Ana Terra é uma das personagens mais fortes e interessantes da literatura brasileira. Embora venha sendo publicado como livro solo, o texto dedicado a ela faz parte do primeiro livro da trilogia O tempo e o vento, de Érico Veríssimo.
Veríssimo queria contar a saga do Rio Grande do sul e para
isso produziu uma obra monumental tanto em termos de trama quanto de qualidade
literária, ao misturar dramas pessoais com acontecimentos históricos.

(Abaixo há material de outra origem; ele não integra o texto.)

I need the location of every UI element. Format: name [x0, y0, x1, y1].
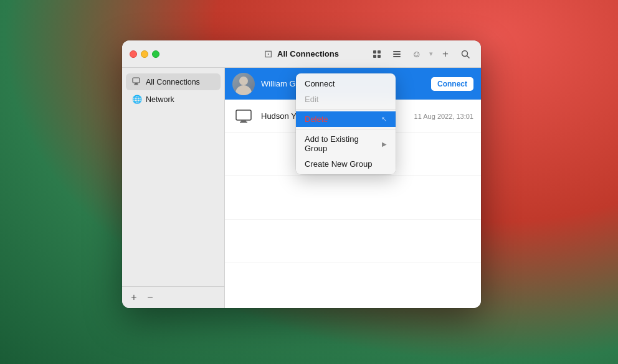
svg-rect-6: [393, 56, 401, 57]
svg-rect-11: [134, 85, 138, 85]
cursor-icon: ↖: [381, 115, 387, 123]
ctx-item-create-group[interactable]: Create New Group: [296, 156, 396, 172]
ctx-separator-1: [296, 109, 396, 110]
add-sidebar-item-button[interactable]: +: [127, 291, 141, 304]
context-menu: Connect Edit Delete ↖ Add to Existing Gr…: [296, 73, 396, 174]
svg-rect-13: [241, 121, 246, 122]
svg-rect-2: [373, 55, 376, 58]
ctx-add-to-group-label: Add to Existing Group: [305, 134, 382, 153]
traffic-lights: [130, 50, 159, 58]
maximize-button[interactable]: [152, 50, 159, 58]
remove-sidebar-item-button[interactable]: −: [143, 291, 157, 304]
titlebar: ⊡ All Connections ☺ ▾ +: [122, 40, 481, 68]
grid-icon: [373, 50, 381, 58]
sidebar-item-all-connections[interactable]: All Connections: [126, 73, 221, 90]
ctx-create-group-label: Create New Group: [305, 159, 372, 169]
sidebar-label-network: Network: [146, 95, 174, 104]
ctx-delete-label: Delete: [305, 114, 328, 124]
svg-rect-10: [135, 83, 138, 85]
ctx-item-delete[interactable]: Delete ↖: [296, 111, 396, 127]
svg-line-8: [467, 55, 470, 58]
all-connections-icon: [132, 77, 142, 87]
search-button[interactable]: [457, 46, 473, 62]
list-icon: [392, 50, 401, 58]
svg-rect-0: [373, 50, 376, 54]
ctx-item-add-to-group[interactable]: Add to Existing Group ▶: [296, 131, 396, 156]
svg-rect-9: [133, 78, 140, 83]
svg-rect-14: [240, 121, 247, 123]
empty-row-2: [225, 176, 481, 220]
avatar-william: [232, 73, 255, 95]
empty-row-3: [225, 220, 481, 263]
connect-button-william[interactable]: Connect: [431, 77, 473, 91]
svg-rect-3: [378, 55, 381, 58]
add-connection-button[interactable]: +: [437, 46, 454, 62]
grid-view-button[interactable]: [369, 46, 385, 62]
titlebar-center: ⊡ All Connections: [264, 48, 339, 60]
sidebar: All Connections 🌐 Network + −: [122, 68, 225, 308]
ctx-item-edit: Edit: [296, 91, 396, 107]
connection-timestamp-hudson: 11 Aug 2022, 13:01: [414, 113, 473, 120]
ctx-edit-label: Edit: [305, 95, 318, 104]
close-button[interactable]: [130, 50, 137, 58]
svg-rect-1: [378, 50, 381, 54]
sidebar-label-all-connections: All Connections: [146, 78, 200, 86]
sidebar-footer: + −: [122, 286, 224, 308]
svg-rect-5: [393, 54, 401, 55]
monitor-icon-hudson: [232, 105, 255, 128]
network-icon: 🌐: [132, 95, 142, 104]
svg-rect-12: [236, 110, 251, 120]
ctx-submenu-chevron: ▶: [382, 141, 387, 147]
minimize-button[interactable]: [141, 50, 148, 58]
svg-rect-4: [393, 51, 401, 52]
sidebar-toggle-icon[interactable]: ⊡: [264, 48, 272, 60]
window-title: All Connections: [277, 49, 339, 58]
ctx-item-connect[interactable]: Connect: [296, 76, 396, 91]
ctx-separator-2: [296, 129, 396, 129]
toolbar-actions: ☺ ▾ +: [369, 46, 473, 62]
sidebar-item-network[interactable]: 🌐 Network: [126, 91, 221, 107]
emoji-button[interactable]: ☺: [409, 46, 425, 62]
search-icon: [461, 50, 470, 58]
list-view-button[interactable]: [389, 46, 405, 62]
ctx-connect-label: Connect: [305, 79, 335, 88]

O capítulo dedicado à Ana Terra tem uma das melhores
aberturas da literatura brasileira:
“ ’Sempre que me acontece alguma coisa importante, está
ventando’ – costumava dizer Ana Terra. Mas entre todos os dias ventosos de sua
vida, um havia que lhe ficara para sempre na memória, pois o que sucedera nele
tivera força de mudar-lhe a sorte por completo”.
O que acontece naquele dia chuvoso é que, ao levar a roupa
para lavar na sanga, ela encontra um homem com traços indígenas, semi-morto. O trecho,
que ocupa dois capítulos inteiros, entremeia os fatos do presente com
pensamentos e recordações da personagem em verdadeiros flash backs. Ana se
lembra de como ela e o restante da família tinham ido de Sorocaba, em São
Paulo, para uma região deserta do Rio Grande de São Pedro, de quando o Major
Pinto Bandeira, um herói da luta contra os espanhóis tinha almoçado em sua casa
etc.
Pedro, o mestiço que ela encontra desacordado na sanga é o
protagonista do capítulo anterior do livro, que contara a história dos sete
povos das missões, um agrupamento de indígenas arregimentado pelos padres jesuítas.
A mãe fora violentada por um bandeirante e morrera no parto, sendo ele criado
por padres.
Temos aqui uma das genialidades de Veríssimo ao arquitetar
sua trama. Um dos padres mais próximos de Pedro havia entrado para a ordem após
tentar matar um homem. Arrependido de seu pecado, ele entra para a ordem jesuíta,
mas guarda o punhal que seria usado no crime como uma forma de lembrança de sua
fraqueza.
Pedro vai herdar esse punhal, que passará de mão em mão até
chegar a um dos meninos de O casarão, capítulo mais distante cronologicamente e
que aparece no livro de forma fragmentada, entre os vários outros capítulos. O punhal
torna-se assim, um Leitimotiv, o motivo condutor dos homens da saga.
Pedro é resgatado e curado pela família Terra e, apesar da
desconfiança inicial, vai conquistando a confiança, especialmente graças ao seu
modo servil e prestativo. Tudo muda, no entanto, quando Ana engravida – e esse é
o trecho mais chocante da obra, tanto pela violência física quanto pela violência
psicólogica e rejeição sofrida por Ana e seu filho.
O capítulo-livro termina com outra mostra da genialidade de Érico
Veríssimo:
“Era por isso que muito mais tarde, sendo já mulher feita,
Bibiana ouvia a avó dizer quando ventava: Noite de vento, noite dos mortos”.
Essa mesma frase é recordada por Bibiana, neta de Ana, em um
dos capítulos de O casarão. Com isso o escritor não só providenciou um leitimotiv
para as mulheres da família Terra-Cambará, como ainda costurou a trama, fazendo
com que todos os capítulos fossem interligados.